Watching Spectre, the latest instalment of the Bond franchise, was a depressing experience. Never has James seemed less relevant - both to Britain and the world - than he does in this outing, a film which amounts to little more than a masturbatory fantasy for a particularly unworldly and deeply unfulfilled sort of British middle-age male.
The world of 007 is, like The Guardian newspaper and the BBC, one of the very last shaky relics of empire, full of profoundly deluded white people who think they are charged with a near sacred mission to save the world and uniquely equipped to do so. Not even the Tory Party entertains such idiots anymore. Having, in recent times, been defeated in two different Middle Eastern theatres of war by enemies who were basically armed medievalists, the idea that the UK sends its agents to defeat a world-threatening nexus of terrorists is a joke. But it's a joke that the film won't play with.
If Bond were to be played like Austin Powers, it could be a brilliant showcase for all the wonderful qualities the British possess in abundance - cleverness and humour, quirkiness and creativity - but instead we have a movie filled with grim pomposity and cod psychology, as we watch the burly and ever-surly Daniel Craig hulking awkwardly around the screen like a shaven and Savile-Row-suited gorilla, looking as though he is in dire need of the toilet.
Constipation, emotional and physical, is the theme of the film. It is made clear that the repressed hero of the British establishment is the product of lifelong trauma: as a child he saw both his parents die in a climbing accident, then saw every woman he ever loved killed, including his flinty mother-figure, the previous M, played by Judi Dench. He is a taciturn loner who admits to drinking too much, never discussing his feelings, and who, when orphaned, bonded in such a perverse co-dependent manner with the man who became his father-substitute that the man's neglected biological son felt compelled to murder his dad and grow into the megalomaniac hyper-villain Ernst Stavro Blofeld. And Westerners think Bollywood films are silly! I'll take Shah Rukh Khan dancing across Brooklyn Bridge over this nonsense any day.
|Does James Bond show any interest in settling down?|
And then there's the issue of Daniel Craig's pained expression and staggering gait throughout the movie that suggests his bowels are on the brink of exploding. Indeed, the painful stool-retention suggested by his strange walk and grimace of self-restraint might well be a coping mechanism with which he deals with the emotional mess that threatens to break out of him, a habit the young Bond developed to cope with the loss of his parents and father-figure, before being abandoned at a British upper-class boarding school to suffer the isolation and myriad cruelties that are inflicted there. Poor James had to keep everything in.
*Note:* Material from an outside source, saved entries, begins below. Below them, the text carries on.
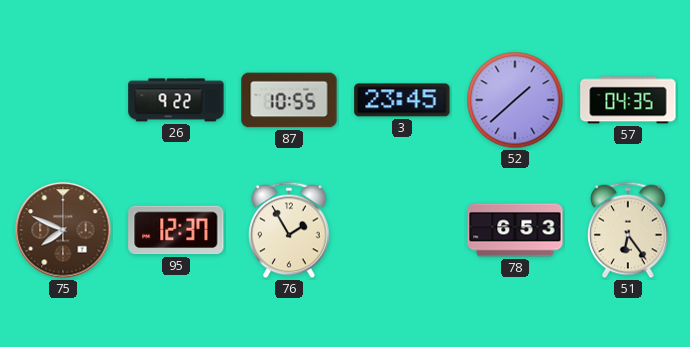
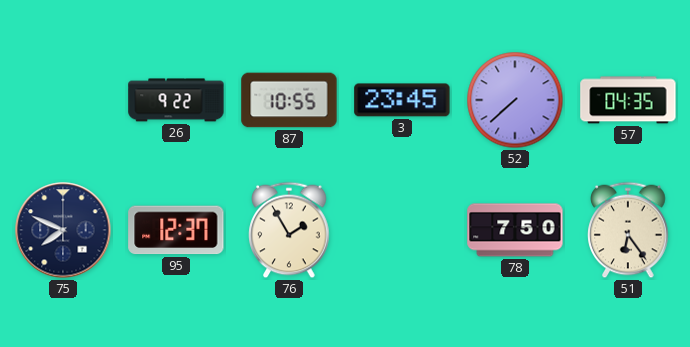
52: 1:38 -> 7:38
75 dial: brown -> navy
78: 6:53 -> 7:50
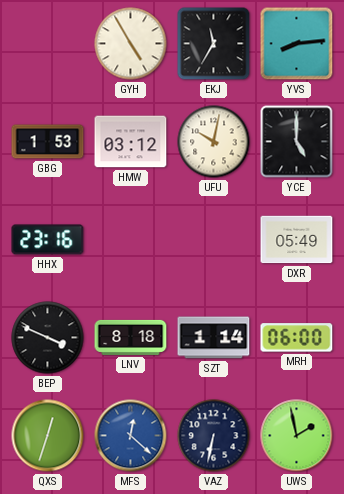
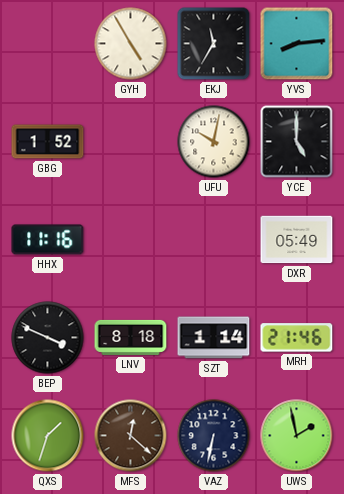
GBG: 1:53 -> 1:52
HMW: 03:12 -> none
HHX: 23:16 -> 11:16
MRH: 06:00 -> 21:46
QXS: 12:33 -> 1:33
MFS dial: blue -> brown
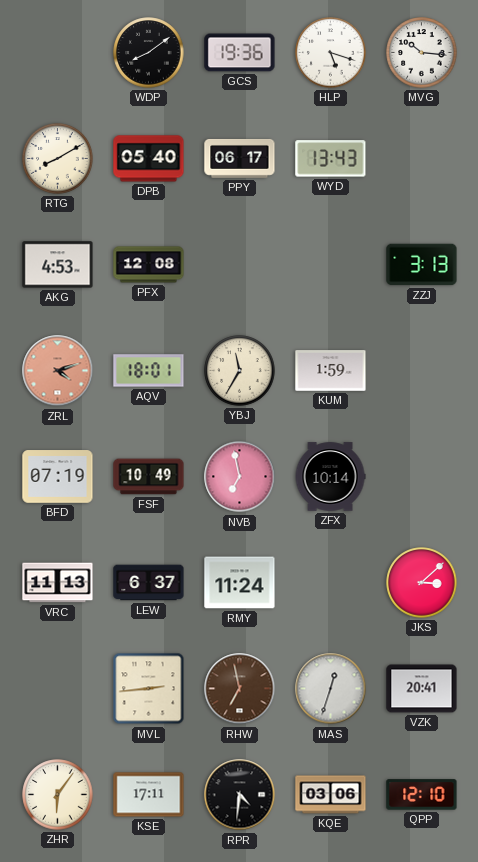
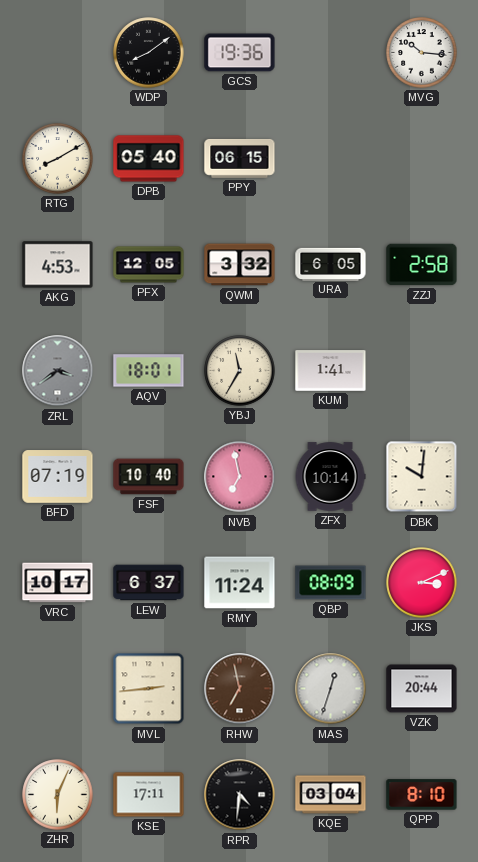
HLP: 5:18 -> none
PPY: 06:17 -> 06:15
WYD: 13:43 -> none
PFX: 12:08 -> 12:05
QWM: none -> 3:32
URA: none -> 6:05
ZZJ: 3:13 -> 2:58
ZRL: 4:12 -> 3:39
ZRL dial: salmon -> grey
KUM: 1:59 -> 1:41
FSF: 10:49 -> 10:40
DBK: none -> 10:01
VRC: 11:13 -> 10:17
QBP: none -> 08:09
JKS: 3:08 -> 3:11
VZK: 20:41 -> 20:44
ZHR: 6:06 -> 6:04
KQE: 03:06 -> 03:04
QPP: 12:10 -> 8:10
Bond's emotional retardation is apparent in every blithe quip he makes at what are genuinely moving human events - such as when people die, for instance, or when a woman is expressing her feelings. Indeed, his relationships with women are the most revealing thing about him. In Spectre, Bond has sex with a 50-year-old woman for the first time since the 007 movies began, in the divine form of Monica Bellucci. But, having at last found a woman with the maturity and depth of understanding to share his pain - even ask for a laxative one day, when their trust has been established - does he show any interest in settling down? Does he hell. He's out of the door straight after intercourse, and spends the rest of the movie chasing excitement with the much younger Lea Seydoux.
|Monica Bellucci and Daniel Craig in a still from Spectre.|
Bond's need for constant thrills of every kind is rooted in his obvious mid-life depression. Locked in a state of clinical anhedonia in which he cannot feel any of life's normal joys, he craves extreme experiences just to feel something, anything at all. Getting into fights, driving too fast, and high-octane promiscuity are all hallmarks of this condition. Craig's glassy catatonic stare throughout the film is a window onto Bond's inner zombie-like despair.
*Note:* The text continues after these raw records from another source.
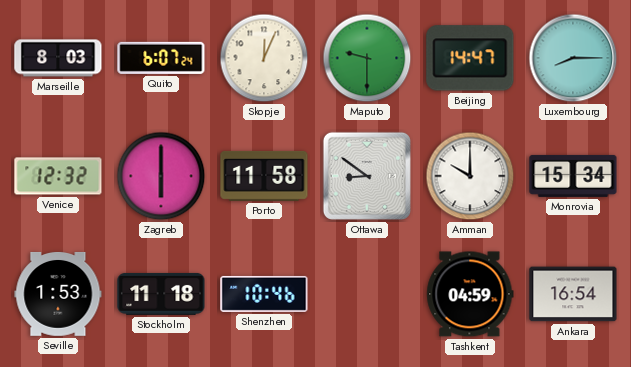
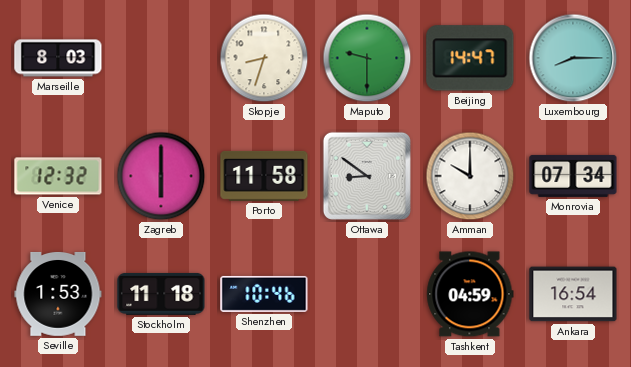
Quito: 6:07 -> none
Skopje: 12:04 -> 8:33
Monrovia: 15:34 -> 07:34
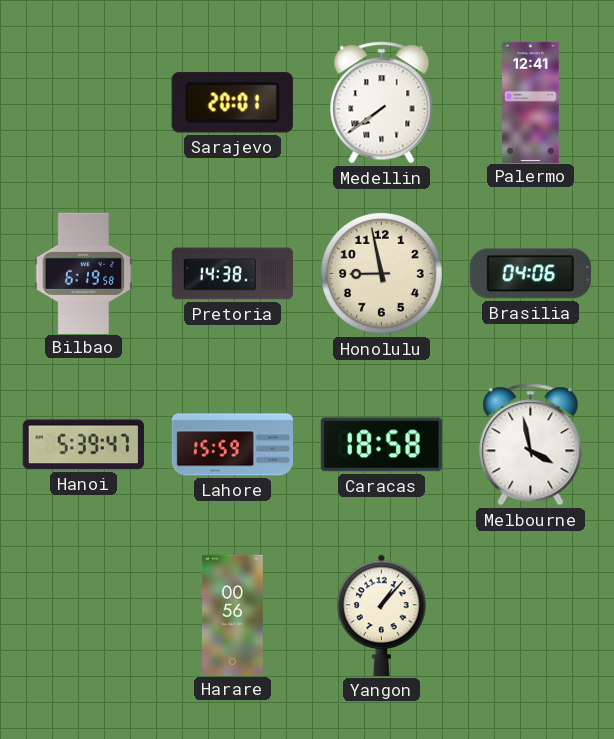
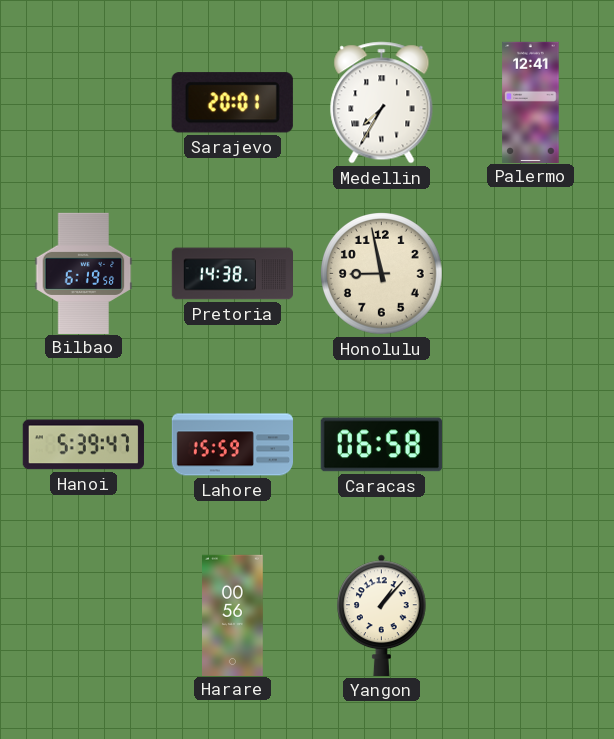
Medellin: 7:39 -> 7:35
Brasilia: 04:06 -> none
Caracas: 18:58 -> 06:58
Melbourne: 3:58 -> none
I left the cinema feeling tearfully empathetic towards 007. The arrogant outdated certainty the character tries to exude fools nobody anymore - certainly no one outside of Britain. People talk of Bond needing to be updated for the modern world, but he simply doesn't fit easily into it anymore - much like the UK, in fact. Bond doesn't need to be updated; he needs to be pastiched. It's time for James to trade in his licence to kill - for a Prozac prescription and an intensive bout of therapy.